Nanoindentation, as a technique used to determine the spatially resolved nano- and micromechanical properties of a material, has gained increasing importance in the field of materials science related to cement and concrete technology (e.g., [1]). However, indenting in highly heterogeneous materials, such as hardened cement paste or even mortar/concrete, leads to challenges concerning the statistical interpretation, the choice of measurement settings, and the exact surface preparation of the specimen.

Concerning cement and concrete technology, nanoindentation is mostly used as a tool to obtain the nano- and micromechanical properties of individual phases and the volume fractions of the unaltered/undamaged binder. Most studies have focused on the nano- and micromechanical properties of cement paste. Here, of great importance are the nano- and micromechanical properties of the calcium silicate hydrate (CSH) phases, which are mostly responsible for the strength of cement paste on the macro scale. From appropriate nanoindentation tests on cement pastes, it is possible to distinguish between low- and high-density CSH [2]. Synthesized CSH was also measured with nanoindentation, and it was concluded that the properties are similar to those of CSH in cementitious composites (e.g., [3]). Furthermore, the creep of hydrated phases of cement pastes during nanoindentation tests was examined [4].

In addition, cement paste blended with different materials, such fly ash (e.g., [5]), slag (e.g., [5]), silica fume (e.g., [6]), nanosilica (e.g., [7]), and polymer-coated silica particles (e.g., [8]), as well as alkali-activated binder systems, were studied (e.g., [9]).

Crucial for all nanoindentation studies are specimens with surfaces as smooth as possible. However, studies that dealt exclusively with how to obtain reproducible and accurate nano- and micromechanical properties of cement pastes are scarce. Miller et al. [10] studied the impact of surface roughness on nanoindentation on cement paste and tried to find a criterion to describe a tolerable level of surface roughness for nanoindentation. Further investigations focused on adjusting the grid size to the material to obtain valuable nanoindentation results [2]. By comparing the following studies [10,11,12,13], there is no unified procedure for the exact surface preparation of specimens and the set parameters such as grid size (225 to 400 indents), spacing between indents (5 to 20 μm), etc.

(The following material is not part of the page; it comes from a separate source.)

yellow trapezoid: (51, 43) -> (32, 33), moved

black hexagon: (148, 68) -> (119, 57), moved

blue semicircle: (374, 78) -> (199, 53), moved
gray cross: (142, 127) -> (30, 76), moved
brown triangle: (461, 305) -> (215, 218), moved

Therefore, this paper gives a general overview of the factors influencing the quality of nano- and micromechanical properties (indentation hardness and elastic modulus) of hardened cement paste obtained by nanoindentation. The effects of sample preparation and several measurement parameters on the results were exemplarily studied for one nanoindentation setup and three different hardened cement pastes.

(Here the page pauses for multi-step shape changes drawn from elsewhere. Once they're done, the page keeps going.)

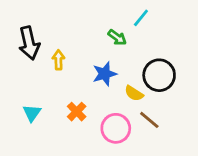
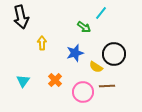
black arrow: (29, 43) -> (21, 17), moved
brown line: (149, 120) -> (107, 86), turned -42

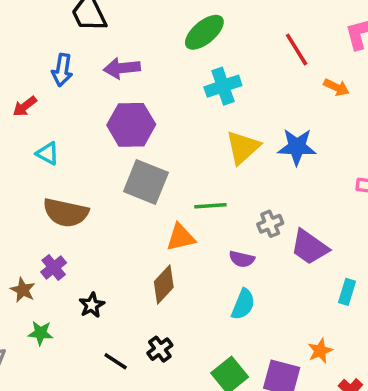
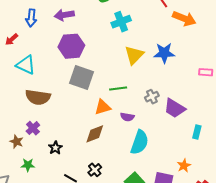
orange arrow: (336, 87) -> (184, 19), size x1.6
cyan triangle: (48, 153) -> (26, 65), size x1.5
purple semicircle: (242, 259) -> (127, 117), moved
brown diamond: (164, 285) -> (95, 134), turned 30
cyan semicircle: (243, 304) -> (140, 142), size x1.4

Finally, in the Further Research section, the potential of the nanoindentation method for investigating interfacial transition zones (ITZs) and durability-related damages is discussed with focus on frost attack. The results and discussions presented in this paper provide the basis for further research on questions regarding the durability of cementitious materials.

2. Materials and Methods

2.1. Sample Manufacturing and Surface Preparation

Three different types of cement were used: white (CEM I 42.5 R) and grey (CEM I 42.5 R NA/LA) ordinary Portland cement, as well as grey ordinary Portland cement (CEM I 32.5), according to EN 197-1 [14]. Cylindrical specimens with 10 mm diameter and 20 mm height with a water–cement ratio of 0.40 were prepared.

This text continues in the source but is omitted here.